In 2018, you can have a say in the nation’s gridlocked gun debate. Don’t waste it

Roses on chairs with the names of those killed during a mass shooting at First Baptist Church in Sutherland Springs, Texas.
Roses on chairs with the names of those killed during a mass shooting at First Baptist Church in Sutherland Springs, Texas. NYT

When he ran for Sacramento County sheriff, Scott Jones made clear to voters that he would liberally issue permits to carry concealed weapons. He has certainly kept that promise since taking office in 2011, as the State Bureau of Audits found.

Whether we are safer because of Jones’ policy is another question.

The audit by Auditor Elaine Howle’s office this month detailed inconsistencies in how California counties go about issuing permits to carry concealed firearms. It showed, as The Sacramento Bee has reported, that Jones is far freer with concealed carry permits than his counterparts are in some counties. As of June 30, there were 9,130 active concealed carry permits in Sacramento County, compared with 1,281 in San Diego and 197 in Los Angeles counties.

In several instances, the audit found, officials handing out permits failed to follow their own policies. Such differences and inconsistencies illustrate the need for statewide standards. Assemblyman Kevin McCarty, the Sacramento Democrat who requested the audit, has promised to pursue legislation. We encourage that.

But the audit gets to a broader point: California is not like other states on the question of guns, as legislators and voters have made clear. More specifically, this is a “may-issue” state. In other words, law enforcement in California has discretion about whether to issue permits for concealed weapons.

States in much of the rest of the nation have a “shall-issue” standard. As the name implies, police in states where the gun lobby is strong must issue concealed weapons permits to anyone who seems to be law-abiding. That may be fine for Arizona or Utah, but not California.

In 2017, more than 30,000 Americans have died from gunshots, and tens of thousands more have been wounded.
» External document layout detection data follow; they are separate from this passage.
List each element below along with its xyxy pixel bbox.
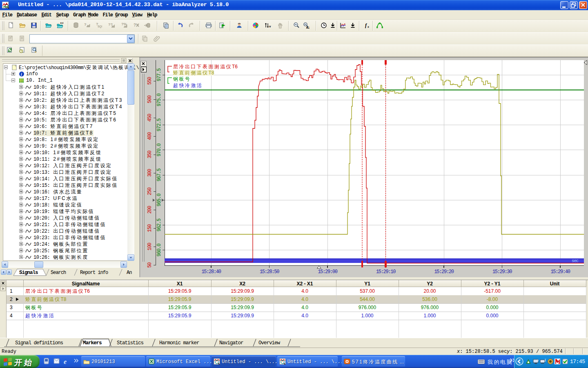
svg-text:972.5: 972.5: [156, 118, 162, 131]
svg-text:Statistics: Statistics: [117, 340, 144, 346]
svg-text:200: 200: [147, 206, 153, 213]
svg-text:i: i: [21, 72, 22, 76]
svg-text:Overview: Overview: [258, 340, 281, 346]
svg-text:100: 100: [147, 242, 153, 250]
svg-text:Signal definitions: Signal definitions: [15, 340, 63, 346]
svg-text:350: 350: [147, 150, 153, 158]
svg-text:15:29:20: 15:29:20: [434, 269, 454, 275]
svg-text:975.0: 975.0: [156, 93, 162, 106]
svg-text:Harmonic marker: Harmonic marker: [159, 340, 199, 346]
svg-text:300: 300: [147, 169, 153, 177]
svg-text:e: e: [64, 358, 67, 365]
svg-text:400: 400: [147, 132, 153, 140]
svg-text:sec: sec: [572, 258, 579, 263]
svg-text:962.5: 962.5: [156, 218, 162, 231]
svg-text:960.0: 960.0: [156, 243, 162, 256]
svg-text:250: 250: [147, 187, 153, 195]
svg-text:??: ??: [108, 22, 113, 27]
svg-text:Search: Search: [51, 270, 66, 276]
svg-text:550: 550: [147, 77, 153, 85]
svg-text:?%: ?%: [121, 22, 127, 26]
svg-text:SQL: SQL: [98, 25, 102, 28]
svg-text:15:29:40: 15:29:40: [550, 269, 570, 275]
svg-text:An: An: [127, 270, 132, 276]
svg-text:15:29:10: 15:29:10: [376, 269, 396, 275]
svg-text:450: 450: [147, 114, 153, 121]
svg-text:v: v: [269, 25, 271, 28]
svg-text:50: 50: [147, 263, 153, 268]
svg-text:ALL: ALL: [306, 26, 310, 29]
svg-text:967.5: 967.5: [156, 168, 162, 182]
svg-text:?: ?: [134, 23, 136, 27]
svg-text:965.0: 965.0: [156, 193, 162, 206]
svg-text:150: 150: [147, 224, 153, 232]
svg-text:15:28:40: 15:28:40: [201, 269, 221, 275]
svg-text:15:28:50: 15:28:50: [260, 269, 279, 275]
svg-text:15:29:30: 15:29:30: [492, 269, 512, 275]
svg-text:15:29:00: 15:29:00: [318, 269, 337, 275]
svg-text:970.0: 970.0: [156, 144, 162, 157]
svg-text:f: f: [365, 22, 367, 28]
svg-text:Signals: Signals: [19, 270, 38, 276]
svg-text:500: 500: [147, 95, 153, 103]
svg-text:977.5: 977.5: [156, 68, 162, 81]
svg-text:Report info: Report info: [80, 270, 108, 276]
svg-text:++: ++: [60, 22, 63, 25]
svg-text:?: ?: [84, 22, 87, 27]
svg-text:x: x: [367, 25, 369, 29]
svg-text:Markers: Markers: [83, 340, 102, 346]
svg-text:Navigator: Navigator: [219, 340, 243, 346]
A new level of madness took hold when Stephen Paddock busted out a window on the 32nd floor of the Mandalay Bay hotel in Las Vegas, and slaughtered 58 people at a country music concert below.

Then came the massacre of 26 people at a church in Sutherland Springs, Texas, by a man who bought his weapons despite a law that should’ve prohibited him from owning a gun. And there was the shooting deaths of five people in Tehama County by a man who also illegally possessed his firearms.

And yet Congress adjourned without approving any significant gun-related legislation, not a ban on the device that Paddock used to make his semi-automatic rifles fire like fully automatic weapons of death, nor laws to tighten background checks for prospective gun buyers.

However, the Republican-controlled House did approve the Concealed Carry Reciprocity Act of 2017, a bill that would make California and other states that have sensible gun laws to honor concealed carry permits from states with loose laws.

All 14 House Republicans from California voted for this nutty bill, rebuking the notion that states have the right to govern their own affairs, so long as they follow the Constitution. We hope the bill dies in the Senate, although it remains a priority of the National Rifle Association, which spent $50 million-plus on campaigns in 2016 and will spend again in 2018.

In 2018, voters will have their say. All 435 congressional seats are up for grabs, including 39 held by Democrats and 14 by Republicans in California. How members of Congress voted on the reciprocity bill ought to factor into those decisions.

Similarly, Sacramento County voters will elect a new sheriff, as Jones steps down. Candidates’ standards for issuing concealed weapons permits ought to be a significant factor in that decision.